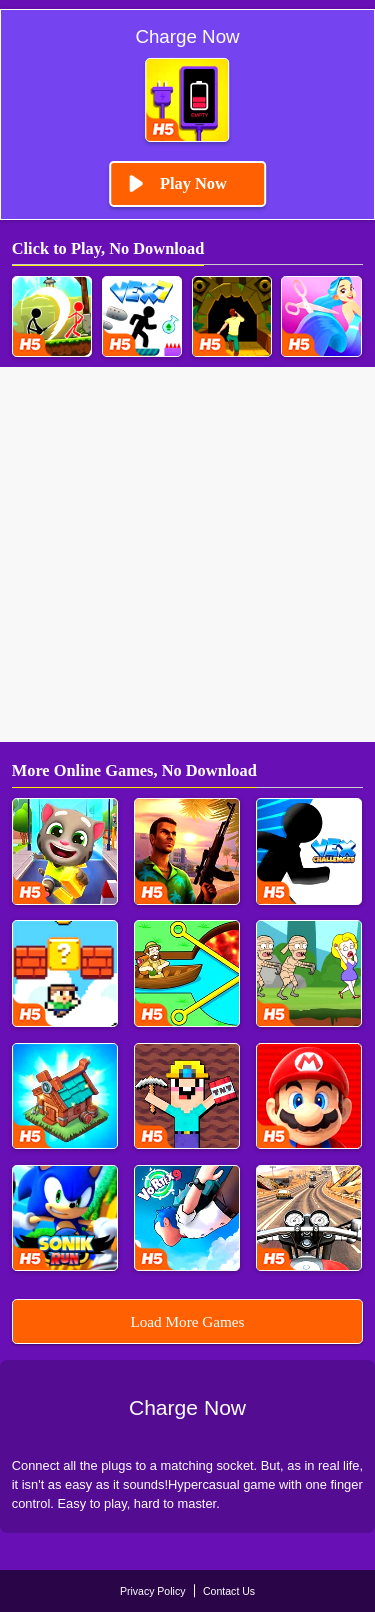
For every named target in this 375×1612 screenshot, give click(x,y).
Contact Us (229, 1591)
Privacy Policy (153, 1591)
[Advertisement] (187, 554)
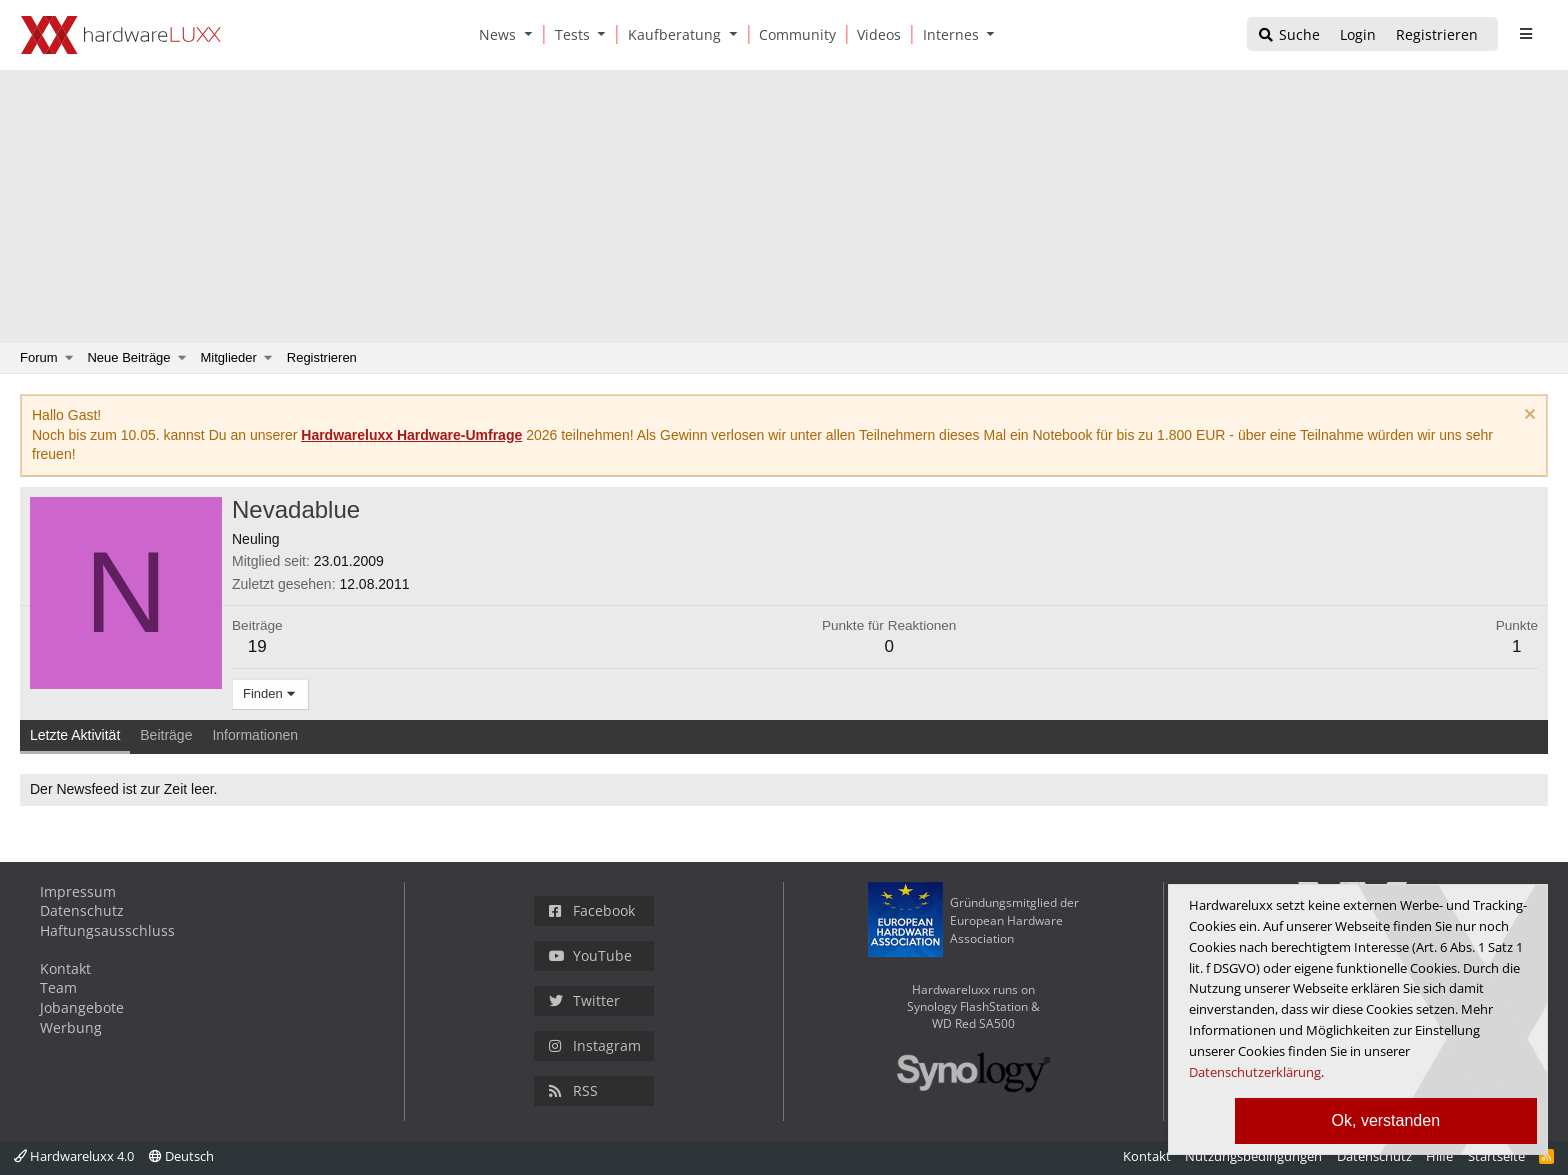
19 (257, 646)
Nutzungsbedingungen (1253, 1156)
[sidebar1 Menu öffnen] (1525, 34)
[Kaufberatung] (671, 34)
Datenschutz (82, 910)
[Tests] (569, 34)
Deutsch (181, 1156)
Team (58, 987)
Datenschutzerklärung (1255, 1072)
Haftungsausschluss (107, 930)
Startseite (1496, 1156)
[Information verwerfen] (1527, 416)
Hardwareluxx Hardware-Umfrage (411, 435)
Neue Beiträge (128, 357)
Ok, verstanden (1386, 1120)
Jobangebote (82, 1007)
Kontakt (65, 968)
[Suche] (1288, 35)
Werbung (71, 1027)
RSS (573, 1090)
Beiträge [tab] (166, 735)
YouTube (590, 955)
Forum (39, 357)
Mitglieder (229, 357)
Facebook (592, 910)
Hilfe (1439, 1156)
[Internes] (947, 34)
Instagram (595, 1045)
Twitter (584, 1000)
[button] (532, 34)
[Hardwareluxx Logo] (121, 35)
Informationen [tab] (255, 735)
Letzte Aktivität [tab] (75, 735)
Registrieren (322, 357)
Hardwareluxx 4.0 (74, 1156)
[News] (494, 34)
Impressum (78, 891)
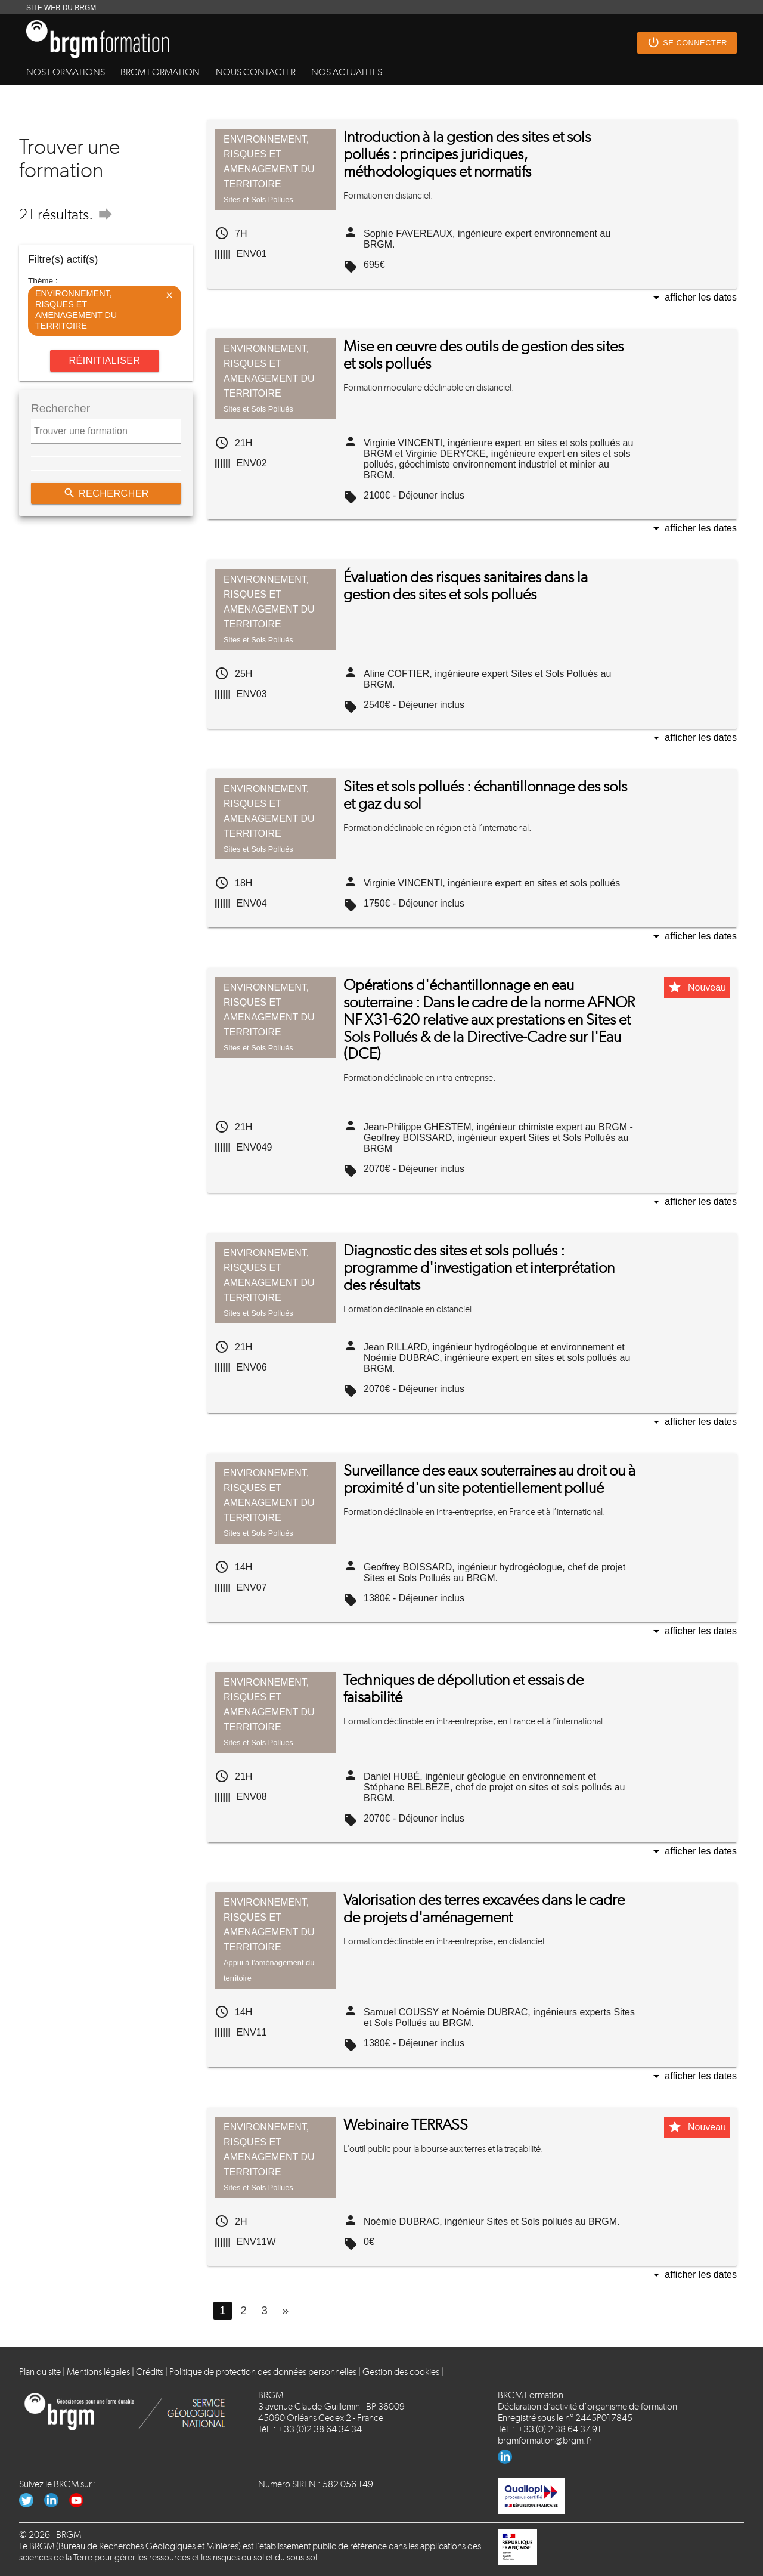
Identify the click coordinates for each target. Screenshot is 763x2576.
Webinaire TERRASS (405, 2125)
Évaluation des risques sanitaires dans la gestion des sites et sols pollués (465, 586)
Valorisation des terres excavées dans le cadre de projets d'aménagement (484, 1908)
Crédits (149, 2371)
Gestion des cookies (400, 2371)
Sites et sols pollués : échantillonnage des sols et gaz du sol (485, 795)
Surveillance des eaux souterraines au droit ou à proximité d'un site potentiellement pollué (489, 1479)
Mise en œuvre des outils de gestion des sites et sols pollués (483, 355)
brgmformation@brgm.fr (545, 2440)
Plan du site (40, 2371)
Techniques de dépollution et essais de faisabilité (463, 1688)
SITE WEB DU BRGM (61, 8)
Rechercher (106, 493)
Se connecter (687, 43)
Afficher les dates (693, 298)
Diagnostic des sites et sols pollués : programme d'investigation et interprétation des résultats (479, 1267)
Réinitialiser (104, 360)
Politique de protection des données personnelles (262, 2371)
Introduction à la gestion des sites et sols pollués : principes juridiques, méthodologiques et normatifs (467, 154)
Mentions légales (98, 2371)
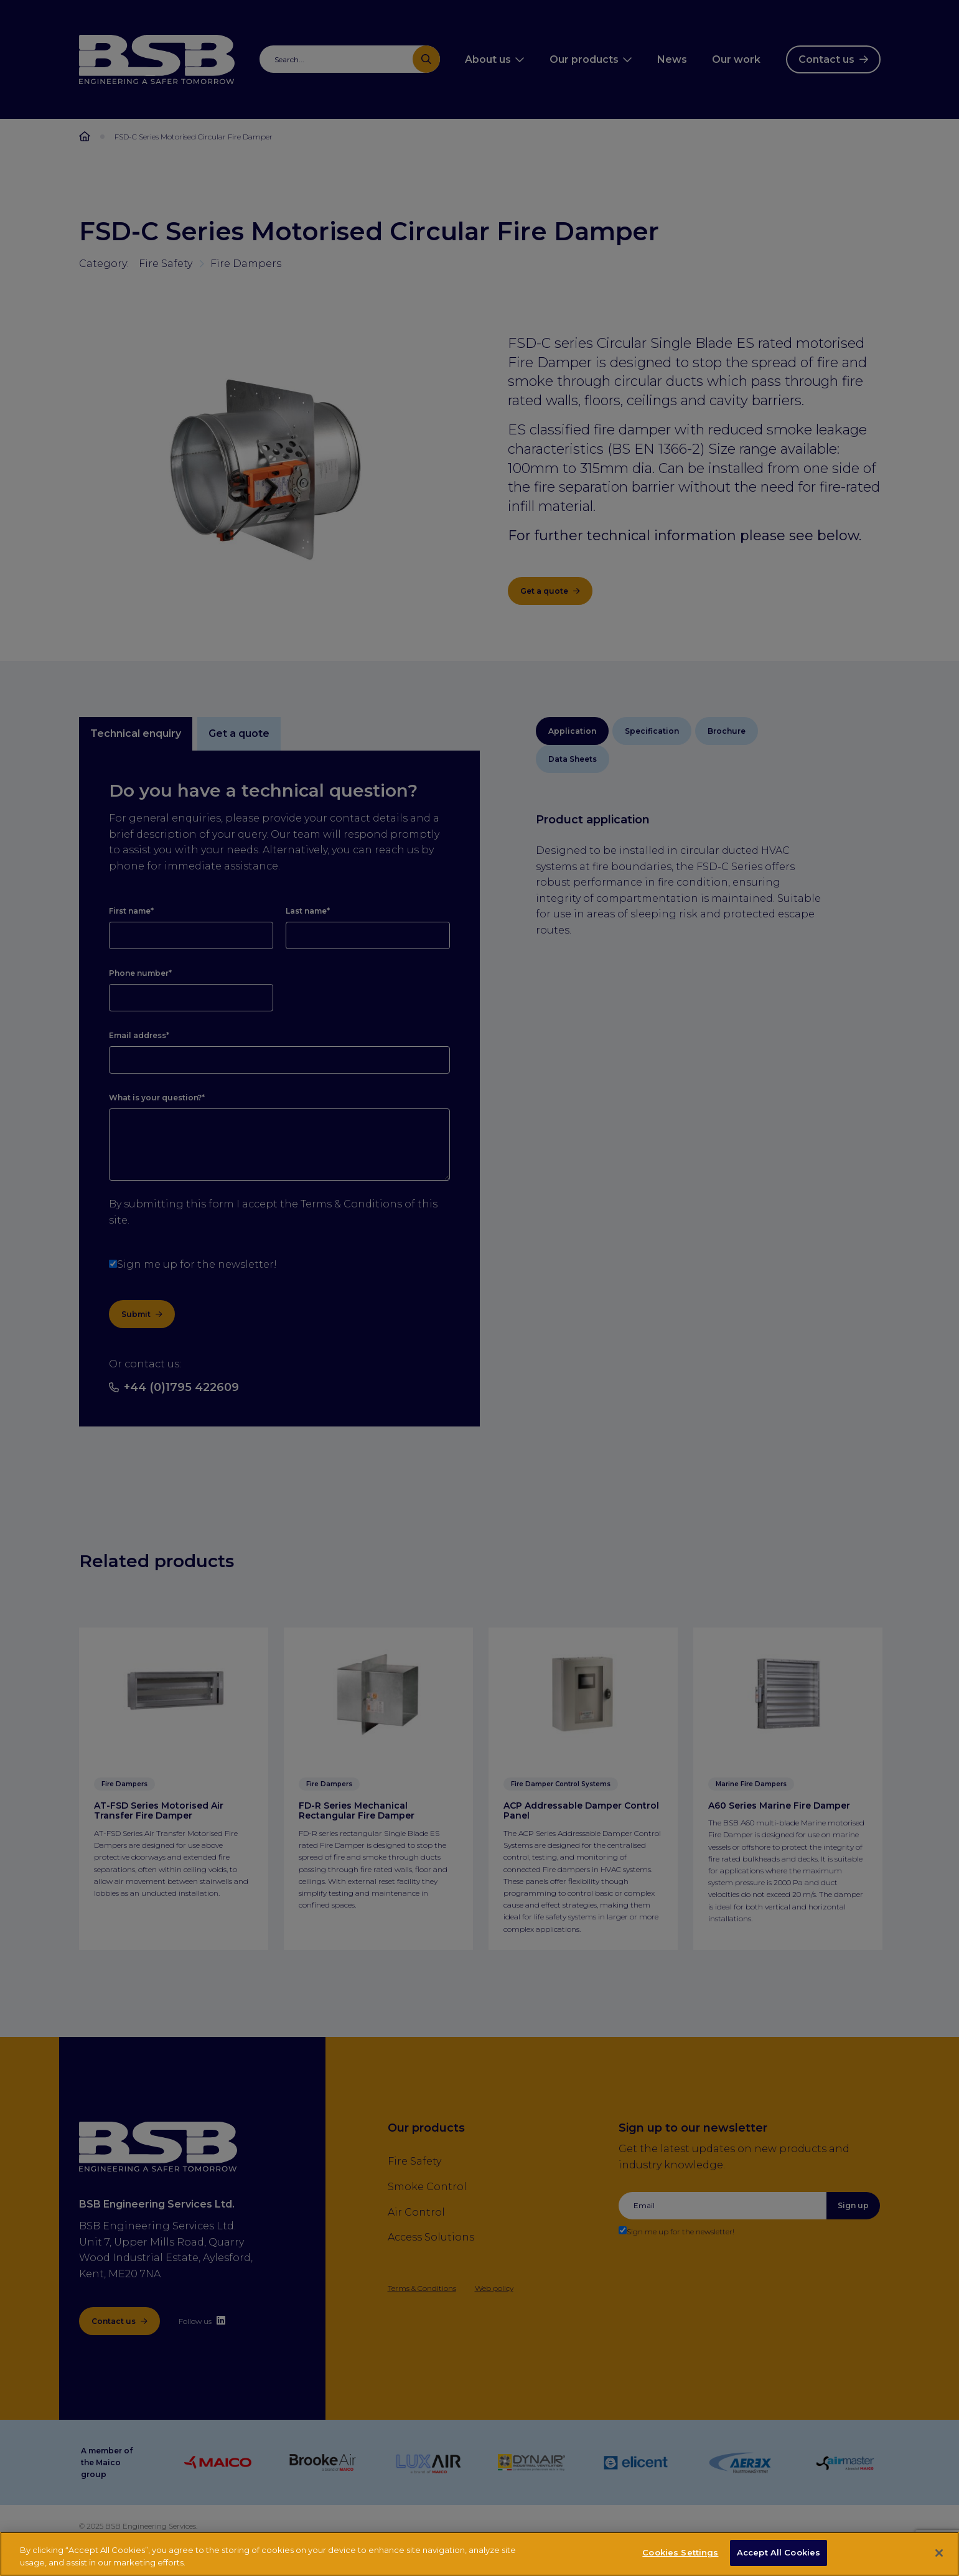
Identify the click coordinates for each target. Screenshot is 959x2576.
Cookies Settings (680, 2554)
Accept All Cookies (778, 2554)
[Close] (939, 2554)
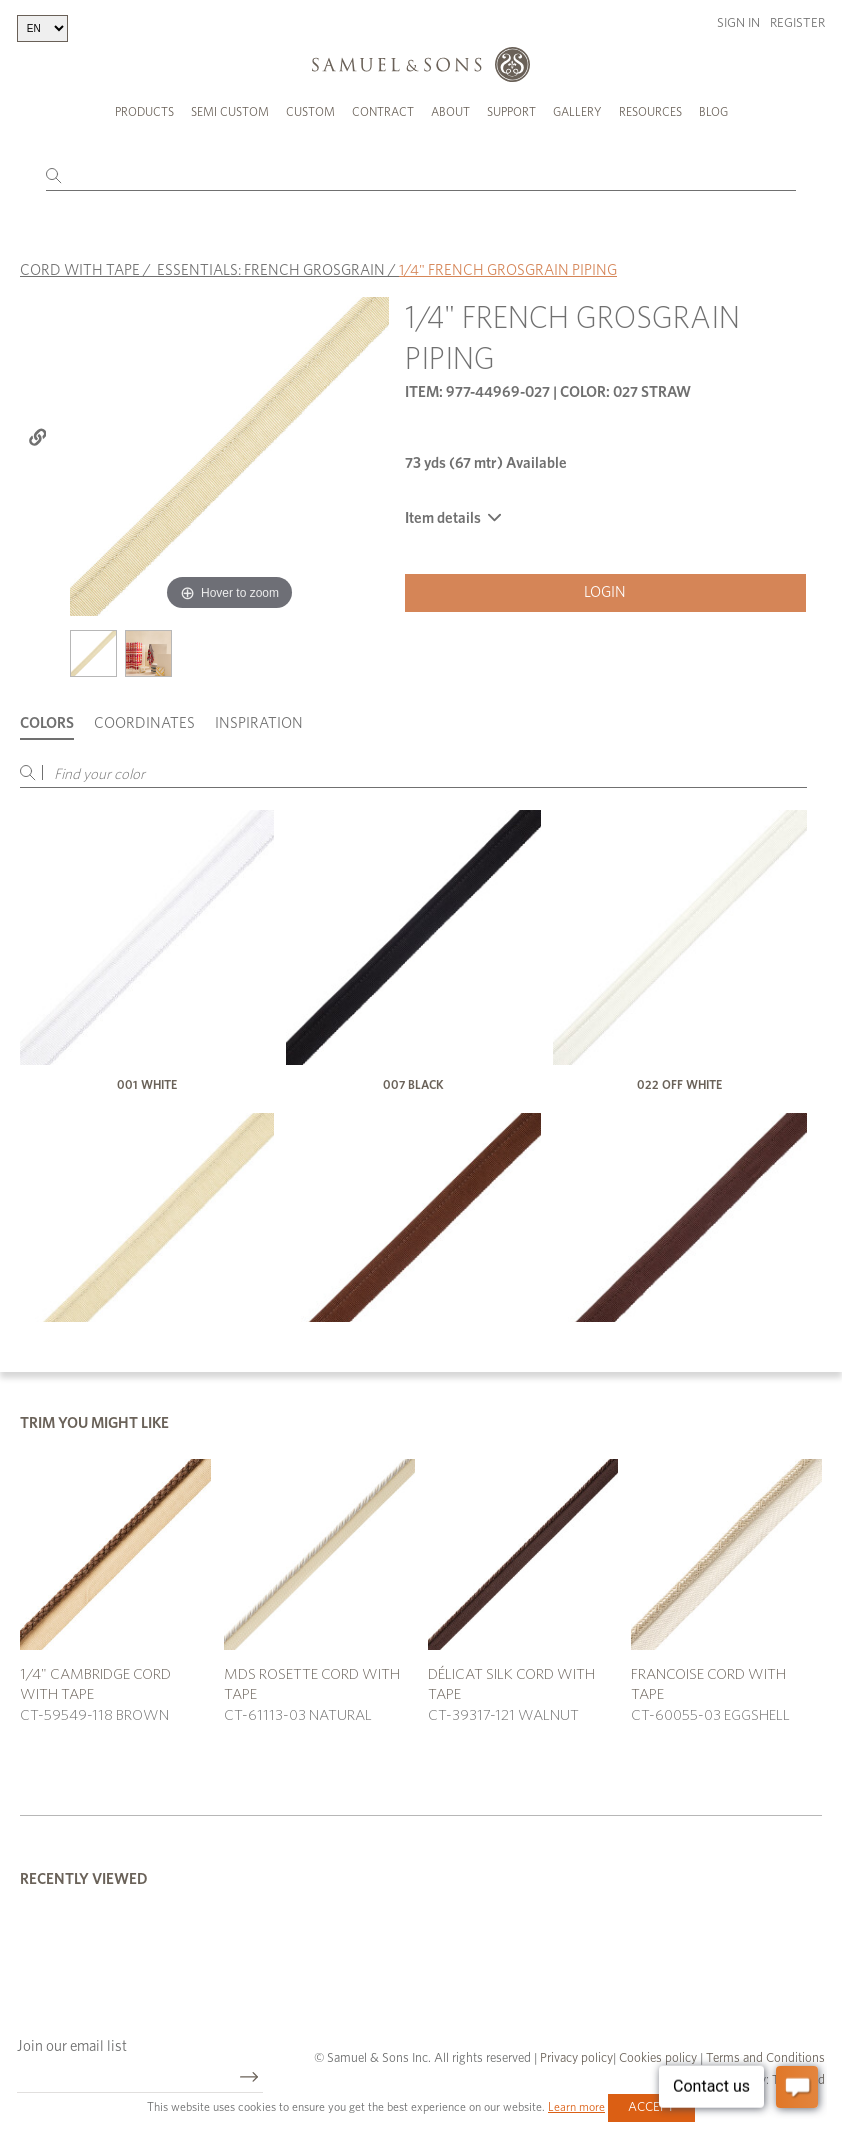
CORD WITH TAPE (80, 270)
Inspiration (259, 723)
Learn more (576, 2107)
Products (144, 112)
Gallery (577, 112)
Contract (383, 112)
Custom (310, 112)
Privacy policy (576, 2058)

^^^^

Count every line of the material above that holds the string "dans", then state only the total.

**Output of the exercise:** 2